Everyone starts out as a Barb Camp. This first part of the game you only really accumulate food, that can be spent on units, or accumulated to increase your population. You have no control over what tiles are worked, because you don’t have any sort of state mechanics yet. What Ev Ah, I Do What Ah Waant. The units you can build is based on the most advanced units you have fought.


Military units can be used to fight your neighbours and raid their camps for their food. If you have more decadent/civilized neighbours you can plunder their tiles for food. Razing a city gives you a huge influx of food. Or you can raid it, decreasing it’s pop each time, and get a smaller but more sustainable harvest.

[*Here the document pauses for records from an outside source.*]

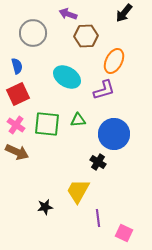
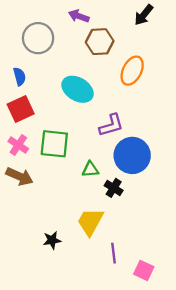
purple L-shape: (104, 90) -> (111, 125), moved
green triangle: (78, 120) -> (90, 169), moved

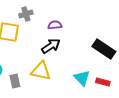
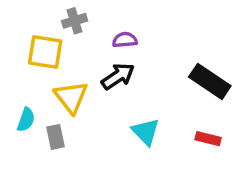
yellow triangle: (41, 71) -> (71, 97), moved, turned 40
cyan triangle: (82, 78) -> (146, 132), moved

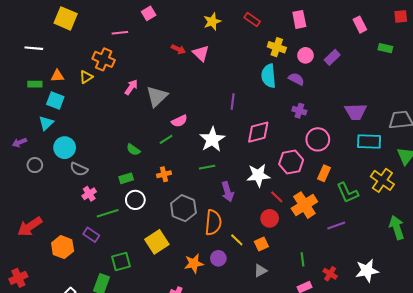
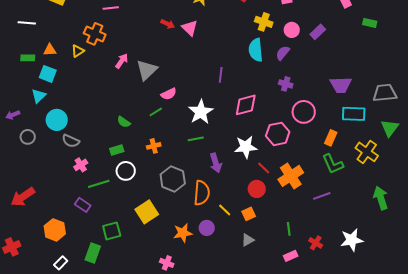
purple semicircle: (296, 79) -> (283, 53), turned -77
orange rectangle: (324, 173) -> (331, 138), moved
orange hexagon: (63, 247) -> (55, 230), moved

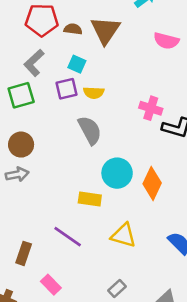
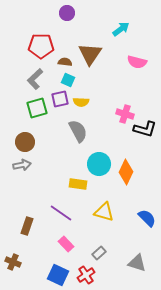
brown semicircle: (73, 29) -> (65, 62), moved
green square: (21, 95) -> (37, 108), moved
pink rectangle: (51, 285) -> (66, 244), moved

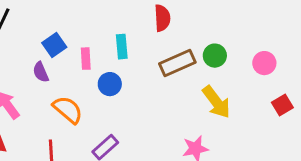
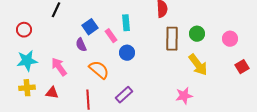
cyan rectangle: (122, 47) -> (126, 23), moved
pink rectangle: (86, 59) -> (111, 36), turned -32
brown rectangle: (177, 63) -> (172, 39), turned -65

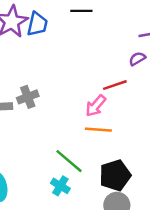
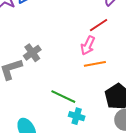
green line: (69, 161) -> (63, 97), moved

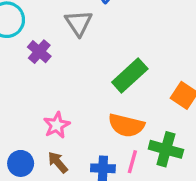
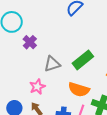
gray triangle: (79, 23) -> (52, 64), moved, turned 42

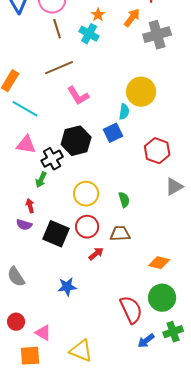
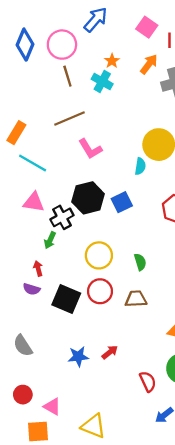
blue square: (113, 133) -> (122, 202), moved
red arrow: (96, 254) -> (110, 352), moved
red semicircle: (131, 310) -> (148, 382), size x0.7

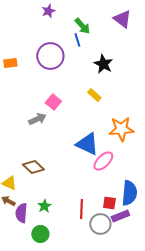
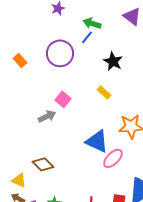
green arrow: (82, 26) -> (92, 23), turned 150
blue line: (77, 40) -> (87, 37), turned 56
orange rectangle: (10, 63) -> (20, 60), turned 56

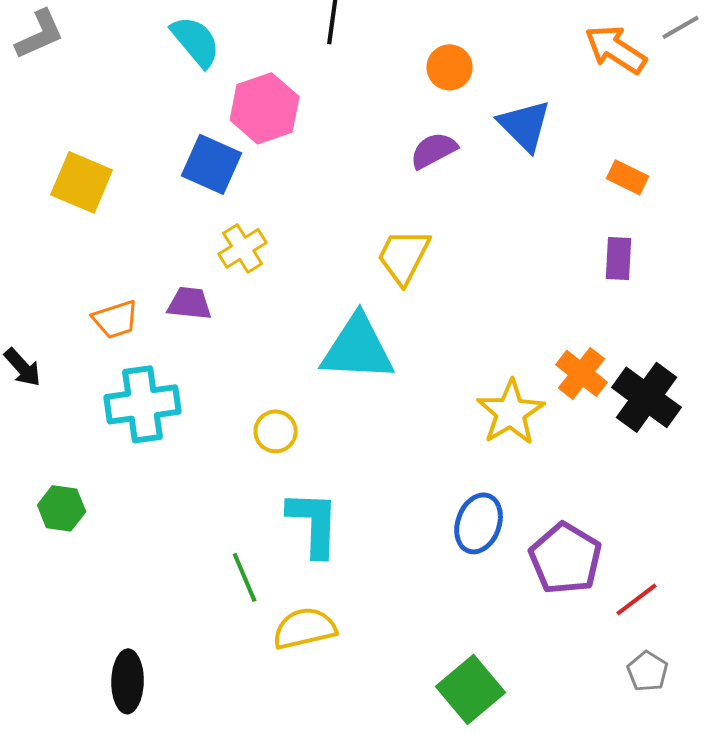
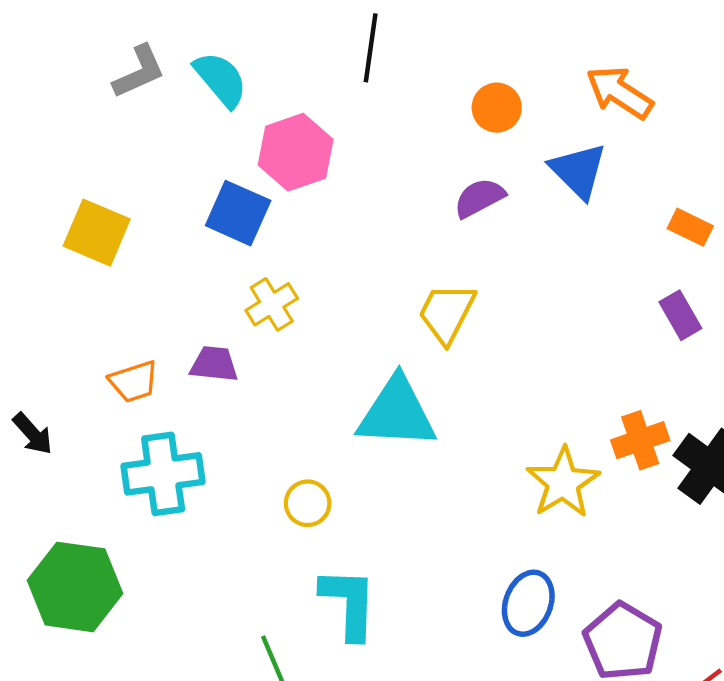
gray L-shape: (40, 34) -> (139, 72), moved
orange arrow: (616, 49) -> (620, 92), moved
purple rectangle: (619, 258) -> (680, 315), turned -33
orange cross: (582, 373) -> (640, 440), turned 33
green hexagon: (62, 508) -> (75, 587), size x1.8

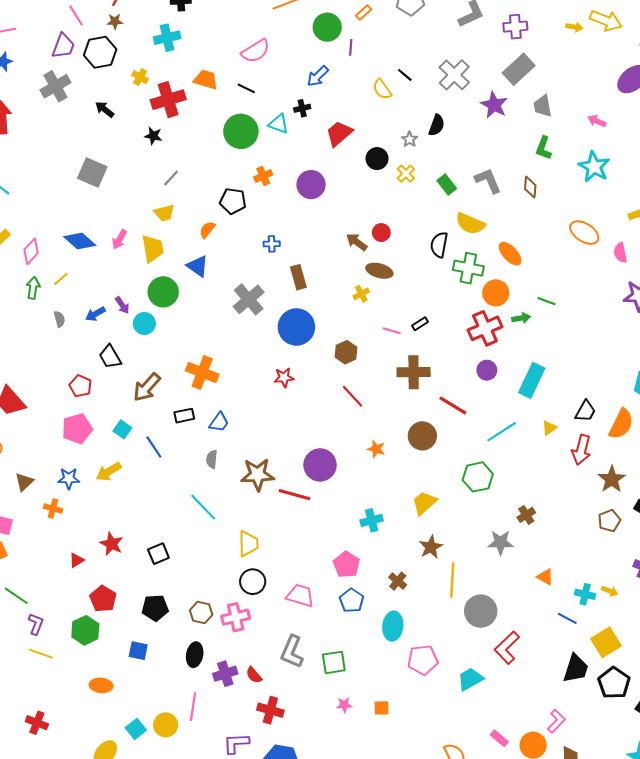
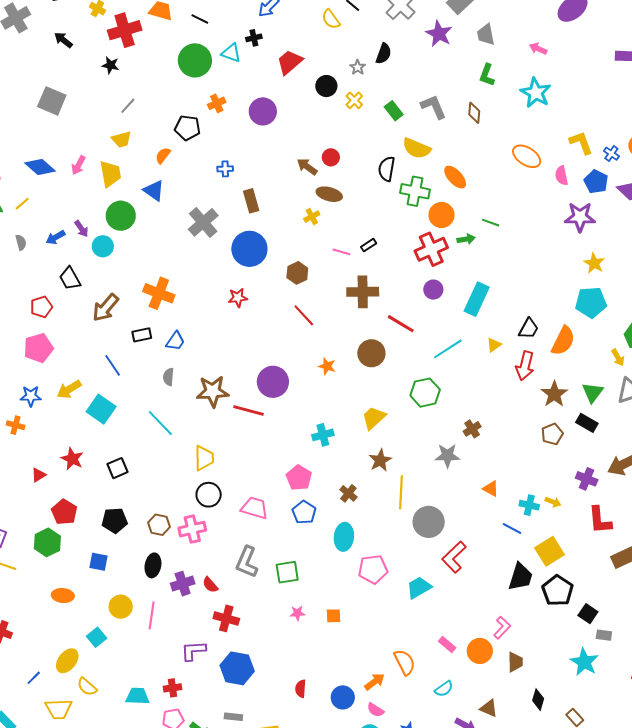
red pentagon: (80, 386) -> (41, 307), turned 30
cyan square: (122, 429) -> (101, 409), moved, size x1.6
yellow circle: (166, 725) -> (121, 607), moved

When your pop reaches a critical threshold you “graduate” and become a city state; basically the same as unlocking Chiefdom in Civ6. Now you can control what tiles are worked, pick some policy cards, have a normal production que, accumulate science/culture/hammers etc. The “flavor” of city state depends on what yields are in your worked tiles. If gold is highest you become Commercial, beakers is Scientific etc. This flavor gives you a minor bonus going forward, so your civ at least partially reflect where they came from


When you hit another threshold, perhaps a civic like Early Empire, you “graduate” to a civilization and can send out settlers.


The map at start is semi full of barb camps; the conveniently “empty” maps of Civ have bothered me on several levels. Some of them stay barbs, some “graduate” to city states, some go further and become full civs.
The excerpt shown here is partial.